Linear regression is a fundamental machine learning algorithm that is widely used for predicting continuous numerical values. In this tutorial, I will walk you through how to perform linear regression using Scikit-learn, a popular Python machine learning library.
Linear regression is a simple algorithm that tries to find the best line that fits the data points. The goal is to find the line that minimizes the sum of squared differences between the actual values and the predicted values. This line is represented as Y = mX + b, where Y is the predicted value, X is the input feature, m is the slope of the line, and b is the intercept.
Let’s start by installing Scikit-learn if you haven’t already:
pip install scikit-learn
Next, we need to import the necessary libraries:
import numpy as np
from sklearn.linear_model import LinearRegression
from sklearn.model_selection import train_test_split
Now, let’s generate some sample data to work with:
# Generate random data
np.random.seed(0)
X = 2 * np.random.rand(100, 1)
y = 4 + 3 * X + np.random.randn(100, 1)
In this example, we have generated random data with a linear relationship between X and y. Next, we will split the data into training and testing sets:
X_train, X_test, y_train, y_test = train_test_split(X, y, test_size=0.2, random_state=0)
Now, we can create a LinearRegression object and fit it to the training data:
model = LinearRegression()
model.fit(X_train, y_train)
We can now make predictions using the trained model:
y_pred = model.predict(X_test)
To evaluate the model, we can calculate the mean squared error:
mse = np.mean((y_pred - y_test) ** 2)
print("Mean Squared Error:", mse)
Additionally, we can also plot the data points along with the line predicted by the model:
import matplotlib.pyplot as plt
plt.scatter(X_test, y_test, color='blue')

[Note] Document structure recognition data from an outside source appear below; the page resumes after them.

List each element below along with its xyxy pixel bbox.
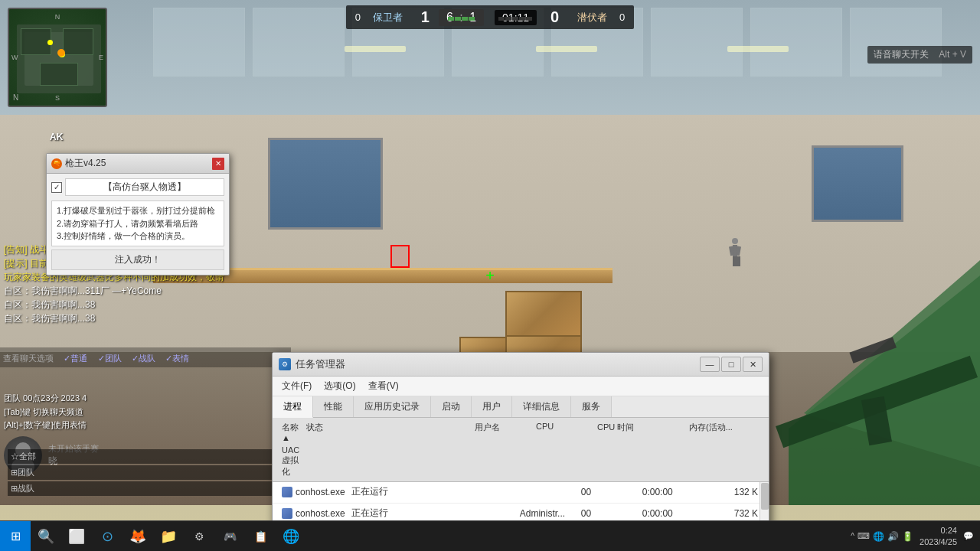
voice-panel: 语音聊天开关 Alt + V: [867, 46, 972, 64]
tm-tab-processes[interactable]: 进程: [273, 396, 313, 418]
cell-status-1: 正在运行: [348, 484, 425, 499]
process-icon-1: [282, 487, 292, 497]
taskbar-chrome-icon[interactable]: 🌐: [276, 521, 306, 552]
chat-options-label: 查看聊天选项: [3, 354, 54, 363]
cheat-close-button[interactable]: ✕: [212, 158, 224, 170]
svg-rect-10: [737, 256, 740, 266]
cheat-tip-3: 3.控制好情绪，做一个合格的演员。: [57, 230, 219, 243]
col-cpu[interactable]: CPU: [533, 420, 594, 444]
task-manager-icon: ⚙: [279, 358, 291, 370]
time-display: 0:24: [920, 525, 957, 536]
tray-volume[interactable]: 🔊: [887, 531, 899, 542]
tm-menu-file[interactable]: 文件(F): [276, 378, 318, 394]
wooden-box-3: [505, 291, 582, 337]
taskbar-explorer-icon[interactable]: 📁: [153, 521, 184, 552]
team-msg-1: 团队 00点23分 2023 4: [4, 392, 272, 406]
col-username[interactable]: 用户名: [472, 420, 533, 444]
tm-tab-details[interactable]: 详细信息: [512, 396, 571, 417]
cheat-tip-1: 1.打爆破尽量别过于嚣张，别打过分提前枪: [57, 204, 219, 217]
table-row[interactable]: conhost.exe 正在运行 00 0:00:00 132 K: [273, 482, 769, 504]
cell-uac-1: [279, 499, 348, 500]
taskbar-firefox-icon[interactable]: 🦊: [122, 521, 153, 552]
chat-options-bar[interactable]: 查看聊天选项 ✓普通 ✓团队 ✓战队 ✓表情: [0, 347, 291, 367]
cell-cputime-2: 0:00:00: [639, 507, 731, 520]
voice-hotkey: Alt + V: [939, 49, 966, 60]
task-manager-close[interactable]: ✕: [743, 357, 763, 372]
taskbar-edge-icon[interactable]: ⊙: [92, 521, 122, 552]
process-icon-2: [282, 508, 292, 519]
t-score: 0: [544, 8, 565, 26]
cheat-success: 注入成功！: [51, 249, 224, 270]
cheat-title: 🔫 枪王v4.25: [51, 157, 106, 170]
ct-score: 1: [415, 8, 436, 26]
t-health-bars: [498, 17, 532, 21]
tm-tab-app-history[interactable]: 应用历史记录: [354, 396, 431, 417]
hud-team-all: ⊞团队: [8, 465, 291, 480]
cheat-checkbox[interactable]: ✓: [51, 182, 62, 193]
sys-tray: ^ ⌨ 🌐 🔊 🔋: [851, 531, 913, 542]
t-name: 潜伏者: [577, 11, 607, 24]
col-uac[interactable]: UAC 虚拟化: [279, 444, 303, 479]
date-display: 2023/4/25: [920, 536, 957, 547]
notification-icon[interactable]: 💬: [963, 531, 974, 541]
col-cpu-time[interactable]: CPU 时间: [594, 420, 686, 444]
col-name[interactable]: 名称 ▲: [279, 420, 303, 444]
chat-line-6: 自区：我伤害啊啊...38: [4, 311, 287, 325]
chat-tab-emote[interactable]: ✓表情: [165, 354, 189, 363]
cell-cpu-1: 00: [578, 486, 639, 498]
tm-tab-performance[interactable]: 性能: [313, 396, 354, 417]
task-manager-title-text: 任务管理器: [296, 357, 345, 371]
scroll-thumb: [761, 483, 769, 510]
cell-empty-1: [425, 491, 517, 493]
tm-table-header: 名称 ▲ 状态 用户名 CPU CPU 时间 内存(活动... UAC 虚拟化: [273, 418, 769, 482]
crosshair: +: [485, 267, 495, 285]
cheat-title-text: 枪王v4.25: [65, 157, 106, 170]
taskbar-app2-icon[interactable]: 🎮: [214, 521, 245, 552]
svg-point-5: [732, 238, 738, 244]
tray-keyboard[interactable]: ⌨: [858, 531, 870, 541]
tab-hint: [Tab]键 切换聊天频道: [4, 406, 272, 419]
voice-label: 语音聊天开关: [874, 49, 929, 60]
compass: N: [13, 93, 18, 102]
team-ct: 0 保卫者 1: [355, 8, 436, 26]
chat-tab-squad[interactable]: ✓战队: [132, 354, 155, 363]
task-manager-titlebar[interactable]: ⚙ 任务管理器 — □ ✕: [273, 353, 769, 377]
chat-line-5: 自区：我伤害啊啊...38: [4, 298, 287, 311]
tm-tab-services[interactable]: 服务: [571, 396, 612, 417]
cell-memory-2: 732 K: [731, 507, 808, 520]
taskbar-time[interactable]: 0:24 2023/4/25: [920, 525, 957, 547]
taskbar-app1-icon[interactable]: ⚙: [184, 521, 214, 552]
cheat-tip-2: 2.请勿穿箱子打人，请勿频繁看墙后路: [57, 217, 219, 230]
target-box: [390, 245, 410, 268]
taskbar-taskview-icon[interactable]: ⬜: [61, 521, 92, 552]
start-button[interactable]: ⊞: [0, 521, 31, 552]
col-status[interactable]: 状态: [303, 420, 380, 444]
health-bars: [448, 17, 532, 21]
tray-network[interactable]: 🌐: [873, 531, 884, 542]
col-memory[interactable]: 内存(活动...: [686, 420, 763, 444]
tm-menu-options[interactable]: 选项(O): [318, 378, 361, 394]
cheat-icon: 🔫: [51, 158, 62, 169]
tm-tab-users[interactable]: 用户: [472, 396, 512, 417]
chat-line-4: 自区：我伤害啊啊...311厂 —+YeCome: [4, 284, 287, 298]
tray-battery[interactable]: 🔋: [902, 531, 913, 542]
chat-tab-normal[interactable]: ✓普通: [64, 354, 87, 363]
taskbar-right: ^ ⌨ 🌐 🔊 🔋 0:24 2023/4/25 💬: [851, 525, 980, 547]
ak-area-label: AK: [50, 132, 63, 142]
cheat-titlebar[interactable]: 🔫 枪王v4.25 ✕: [47, 154, 229, 174]
taskbar: ⊞ 🔍 ⬜ ⊙ 🦊 📁 ⚙ 🎮 📋 🌐 ^ ⌨ 🌐 🔊 🔋 0:24 2023/…: [0, 520, 980, 551]
bottom-hud: ☆全部 ⊞团队 ⊞战队: [4, 445, 295, 501]
chat-tab-team[interactable]: ✓团队: [98, 354, 122, 363]
cell-cpu-2: 00: [578, 507, 639, 520]
cell-name-1: conhost.exe: [279, 486, 348, 498]
taskbar-search-icon[interactable]: 🔍: [31, 521, 61, 552]
tm-tab-startup[interactable]: 启动: [431, 396, 472, 417]
taskbar-app3-icon[interactable]: 📋: [245, 521, 276, 552]
tm-menu-view[interactable]: 查看(V): [362, 378, 405, 394]
task-manager-minimize[interactable]: —: [700, 357, 720, 372]
tray-arrow[interactable]: ^: [851, 532, 854, 540]
cheat-checkbox-row: ✓ 【高仿台驱人物透】: [51, 178, 224, 196]
t-score-right: 0: [619, 11, 625, 23]
team-chat: 团队 00点23分 2023 4 [Tab]键 切换聊天频道 [Alt]+[数字…: [4, 392, 272, 432]
task-manager-maximize[interactable]: □: [721, 357, 741, 372]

plt.plot(X_test, y_pred, color='red')
plt.xlabel('X')
plt.ylabel('y')
plt.title('Linear Regression')
plt.show()
This will give you a visual representation of how well the model fits the data.
In conclusion, linear regression is a simple yet powerful algorithm that can be used for predicting continuous values. By using Scikit-learn, you can easily implement linear regression in Python. I hope this tutorial has helped you understand the basics of linear regression and how to apply it using Scikit-learn. Happy coding!